Jumat, 03 Juli 2009

Kisah Gajah Mada 9



KESEMPURNAAN AMUKTI PALAPA
HARUS DIPEGANG PRABU HAYAM WURUK


Setelah pertemuan Pahom Narendra usai, Ibunda Prabu Hayam Wuruk kemudian memanggil orang kepercayaannya untuk menghadapnya di istana. Maka dengan tergopoh-gopoh orang tersebut segera menuju istana, meski saat itu hujan mulai turun membasahi tanah.

"Hamba haturkan sembah kepada Yang Mulia Ibunda Prabu" sesaat ia tiba di balai istana & menghadap Tribhuannatunggadewi.
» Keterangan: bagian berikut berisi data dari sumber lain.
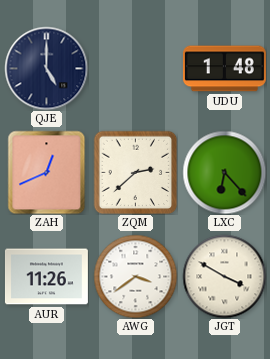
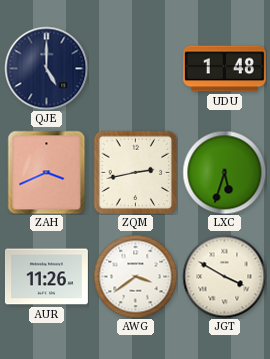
ZAH: 12:41 -> 3:41
ZQM: 2:38 -> 2:43
LXC: 6:23 -> 5:33
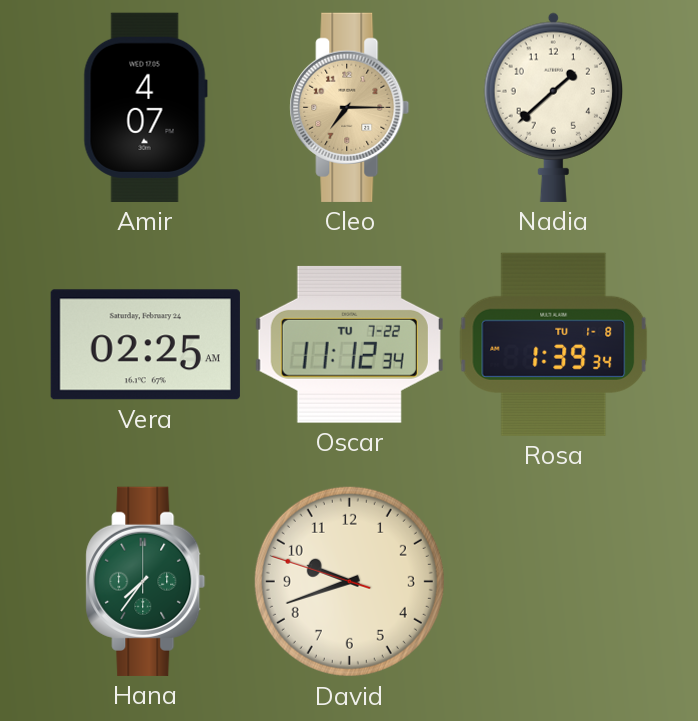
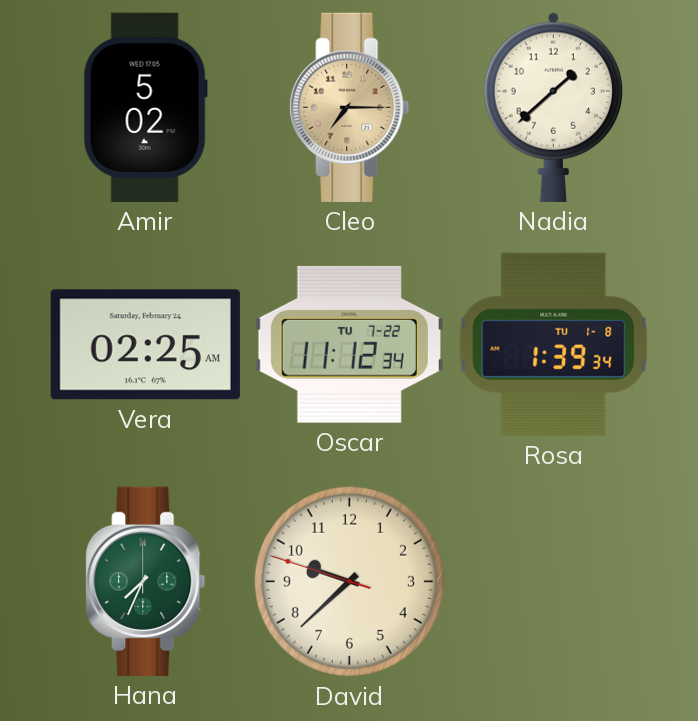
Amir: 4:07 -> 5:02
Hana: 7:36 -> 7:34
David: 9:41 -> 9:37
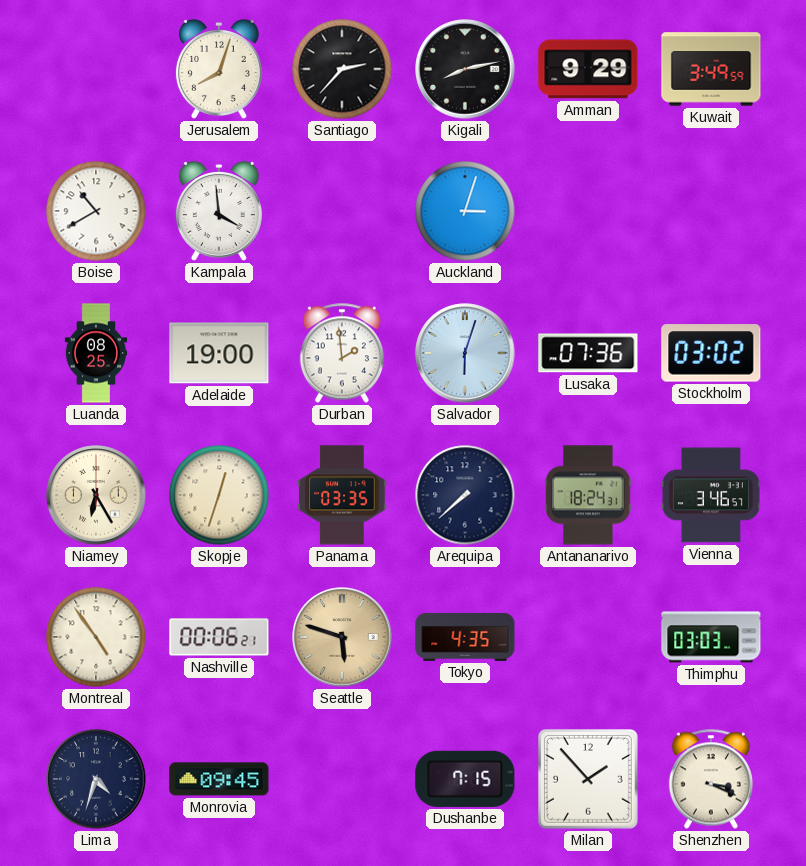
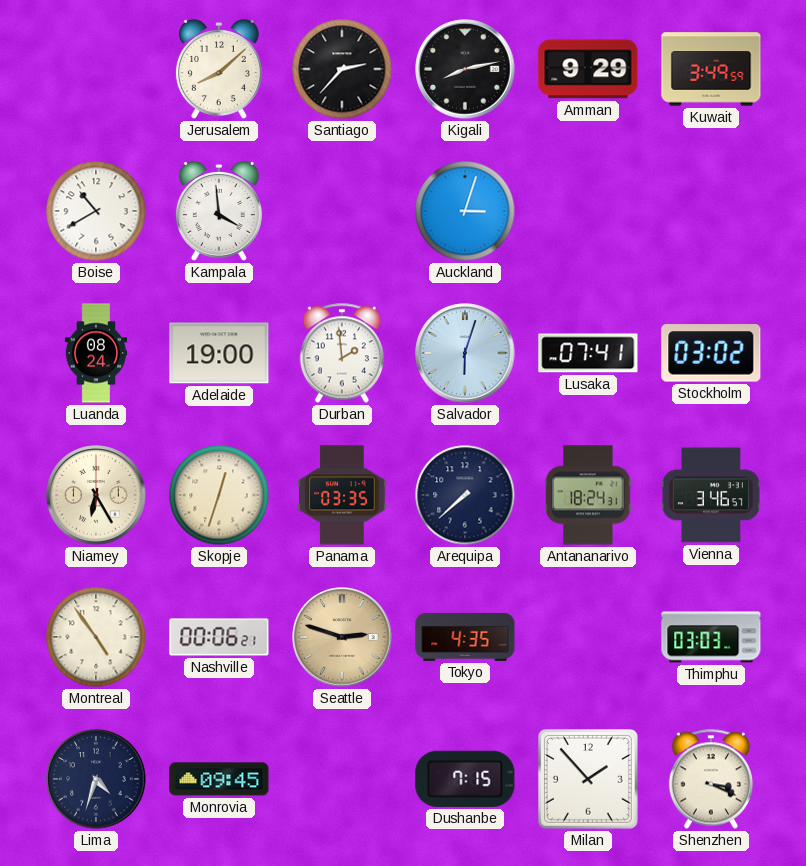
Jerusalem: 8:03 -> 8:08
Luanda: 08:25 -> 08:24
Lusaka: 07:36 -> 07:41
Seattle: 5:48 -> 2:48
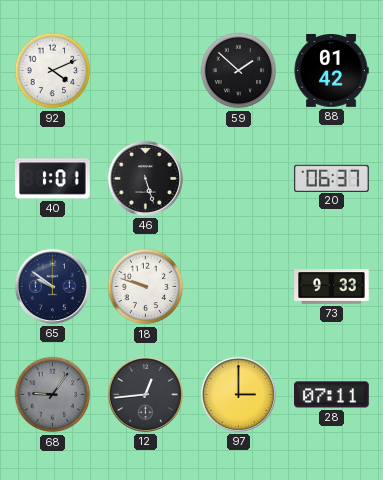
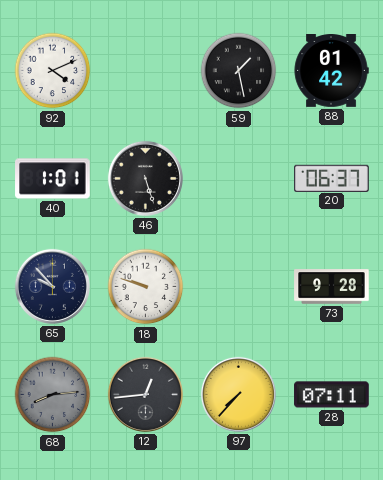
59: 1:52 -> 1:28
65: 9:51 -> 9:53
73: 9:33 -> 9:28
68: 9:06 -> 8:14
97: 3:00 -> 7:37
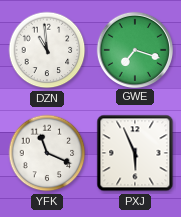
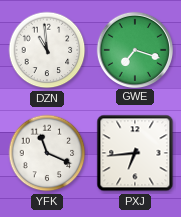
PXJ: 5:56 -> 6:44
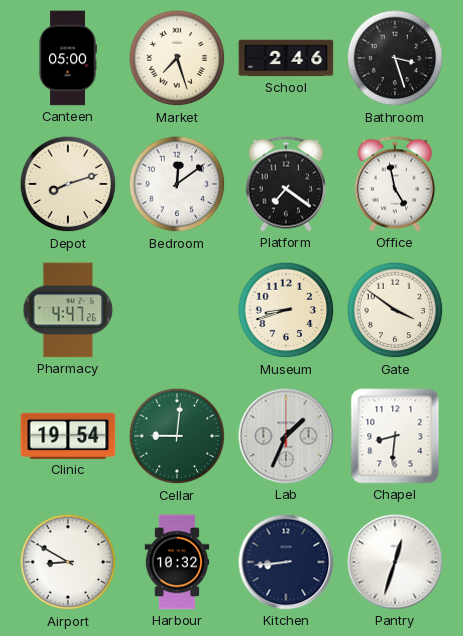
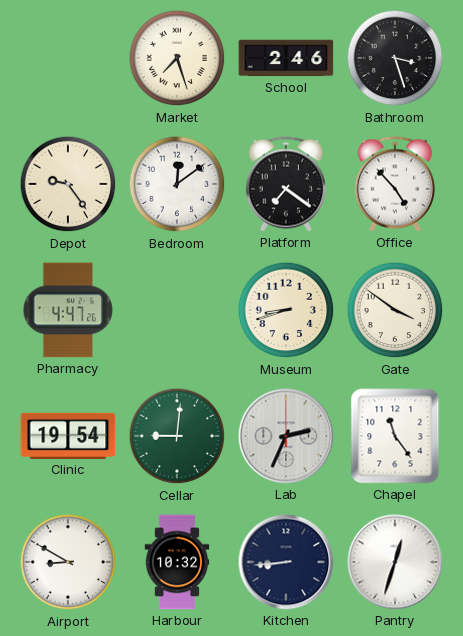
Canteen: 05:00 -> none
Depot: 8:12 -> 9:24
Office: 4:58 -> 4:53
Lab: 1:34 -> 2:34
Chapel: 8:31 -> 11:24
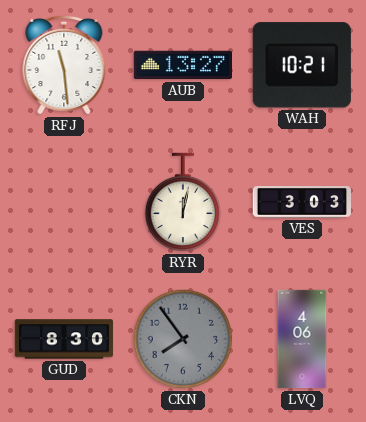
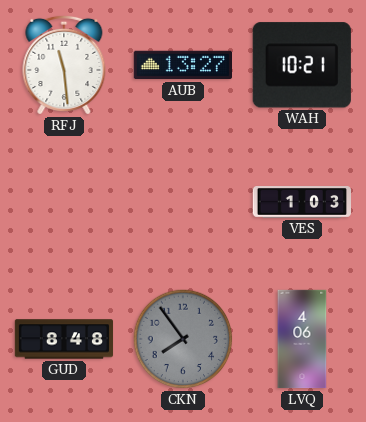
RYR: 12:02 -> none
VES: 3:03 -> 1:03
GUD: 8:30 -> 8:48
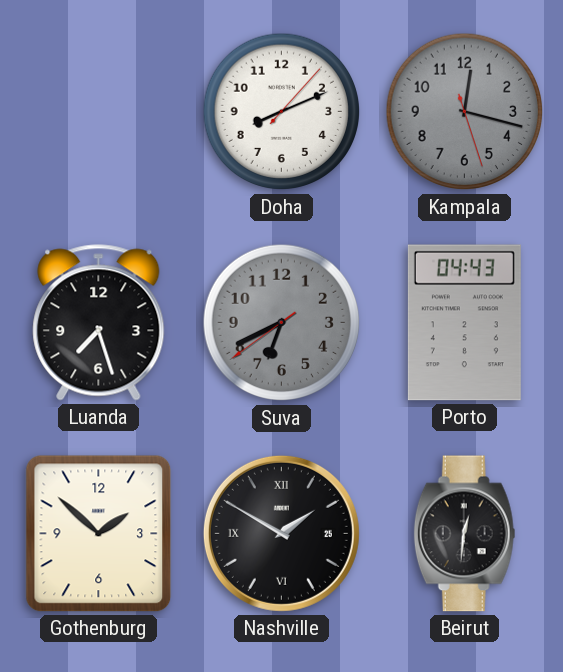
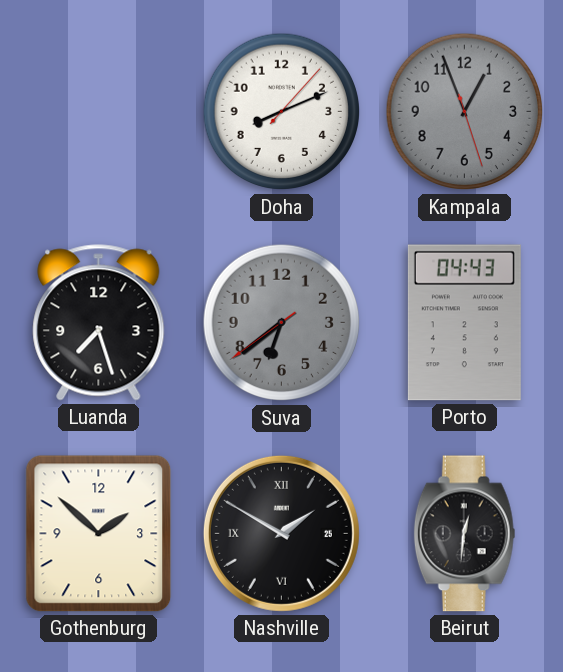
Kampala: 12:17 -> 12:56
Suva: 6:40 -> 6:38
"Saya mengundangmu ingin ada masukan yang sebaik-baiknya demi kejayaan kerajaan kita" ucap Sang Ibunda Prabu tersebut. Kemudian kata-katanya dilanjutkan : "Seperti kamu tahu & yang awalnya aku tahu, lalu kini seluruh anggota Pahom Narendra telah mengetahuinya maka kita harus memikirkan matang-matang demi menjaga kejayaan Majapahit".

Hening sesaat saat sang Sang Ibunda Prabu diam, memikirkan kata-kata yang tepat untuk diucapkannya.

"Tak hanya penduduk Dharmasraya hingga Champa saja yang mengelu-elukan Gajah Mada, namun bahkan para pejabat kerajaan setempatpun berbuat sama. Saat saya betandang ke Tumasek, mereka lebih mengenal nama Sang Mahapatih daripada Baginda Prabu sendiri" lapor orang kepercayaan itu memotong keheningan suasana.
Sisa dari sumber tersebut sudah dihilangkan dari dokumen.